Should you lock in a mortgage rate today?

Mortgage rates are low but expected to rise, and a mortgage rate lock can protect your interest rate from fluctuations before closing. Here’s what homebuyers need to know about how mortgage rate locks work, when to lock a rate, how long rate locks last and more.

What is a mortgage rate lock?

A mortgage rate lock protects your mortgage against rising interest rates before closing. It’s a promise from a lender to provide an interest rate, as long as your loan application doesn’t change and you close on time.

“If the lender promises you 3.99% for zero points for 30 days, as long as the loan closes in 30 days, you’ll get that rate at that price,” says Matt Gougé, mortgage broker at UMortgage California in Sacramento.

How long can you lock in a mortgage rate?

Most lenders will allow you to lock in your mortgage rate for 15, 30, 45 or 60 days. Even 90 days is relatively common, Gougé says.

You may be able to find 180- or 360-day mortgage rate locks, but Gougé warns that extended rate locks may come with higher rates or require a higher point cost.

When to lock in a mortgage rate

Lenders have different rules as to when you can lock in a mortgage rate. According to Chase Bank, you may be able to get a rate lock from the time you select your mortgage until five days before closing.

Most lenders require a bill of sale in place to lock in a rate, says Dave Krichmar, a Houston mortgage broker.

“Once you’ve made a contract on a house, you can lock in your interest rate,” Krichmar says. “Which means when you lock in your rate that day, that will be your rate until the close.”

Buyers who lock in their rate early expect interest rates to rise soon. But keep in mind that an early lock-in risks the rate lock-in expiring before the close. Talk to your lender before the lockdown expires to see if you can pay to extend it.

How to lock in a rate

Note that your loan estimate will indicate whether your mortgage rate is locked, but will not include the cost of locking, extension fees and other important details, according to the Consumer Financial Protection Bureau. You will need to request this information from your lender.

Is a rate lock free?

Some lenders charge borrowers for rate locks, and others offer them for free. Most lenders build the cost of a rate lock into your loan instead of charging you for it separately.

A longer rate lock is more expensive than a short one. For example, your lender may offer you 3.99% for 30 days with no points or the same rate locked in for 45 days at a points cost of $750.

“You don’t write a check for that cost,” Gougé says. “It comes out as the cost of the rate.”

You can pay a fee if you need to extend your rate lock period. Extension fees, when charged, vary widely but can be as high as 1% of your loan amount.
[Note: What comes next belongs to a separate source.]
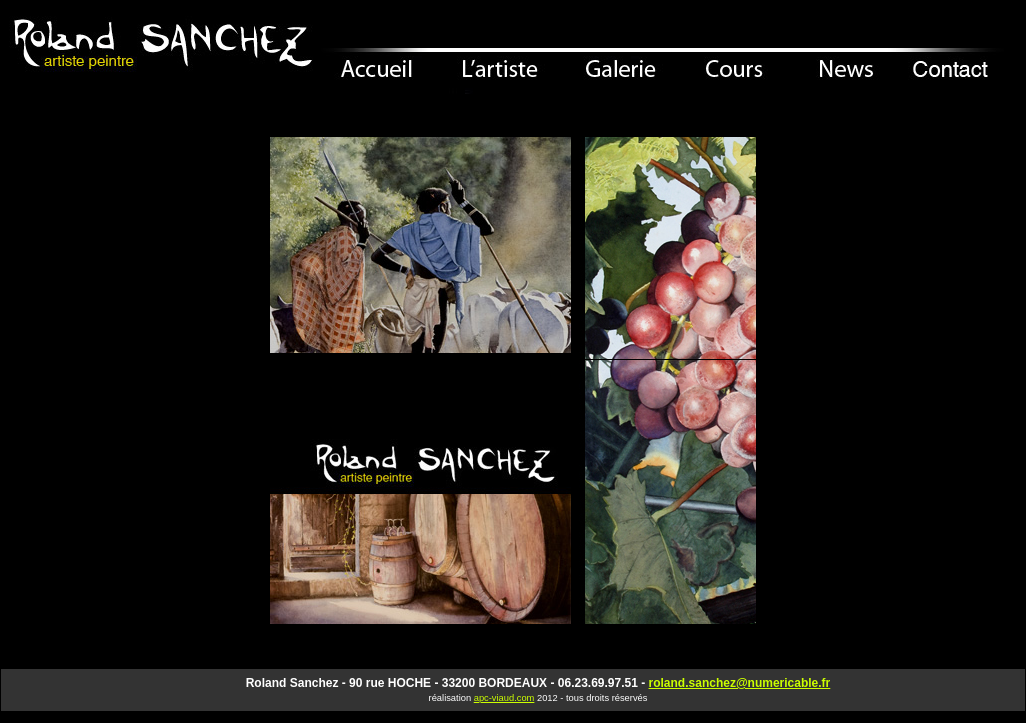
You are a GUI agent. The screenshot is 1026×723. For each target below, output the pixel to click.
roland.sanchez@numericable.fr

What is a floating mortgage rate option?

A floating option not only protects your interest rate, but also offers the option of lowering it if market rates drop by a certain amount during the lock-in period.

However, a float down is not necessarily a slam dunk, as some policies make it difficult to get a lower rate. Read the fine print of your floating contract. You will need to know how many rates need to drop to lock in the new rate.

Even if you reach this threshold, you are not guaranteed to benefit from floor rates in a floating situation. If you stuck at 4.25% and rates have fallen to 4%, for example, the lender may offer 4.125% and adjust the cost of your points.

Can you walk away from a rate lock?

Even with a rate lock, you can still switch lenders. However, changing lenders can waste time and money. Another lender’s new rate may not be low enough to warrant the hassle if you are well into the mortgage process. You could even delay the closing, which could jeopardize your contract of sale.

At the same time, transferring your loan could save you thousands of dollars over the life of your mortgage. And that might not be as big of a downside as you think.

“From a broker’s perspective, we can transfer your loan, so there’s really nothing to worry about,” says Gougé. But market rates rarely improve enough over a 30-day period to warrant a change in lender, he says.

On the other hand, a lender may walk away from your rate lock – but not without good reason. Your rate lock may be canceled due to changes in your financial situation or loan application. Maybe something has changed with your property valuation, credit score, income, or the loan itself, such as the repayment term or mortgage type.

Advantages and disadvantages of a rate lock


  • A rate lock can protect you from interest rate increases for a period of time.
  • This helps you budget because you know your exact monthly mortgage payment.
  • Your lock may have a floating option to take advantage of lower rates that may become available.

The inconvenients

  • Interest rates may drop once you lock in your rate.
  • Some lenders charge for rate locks.
  • The savings could be negated by the additional cost of a floating option.

Should you lock in a rate?

Lock in your mortgage rate as soon as you have a signed sales contract. You can always switch to a lower rate if better deals appear, but you can’t go back and lock something in if rates go up.

Gougé’s advice? “If you like it, lock it up,” he says.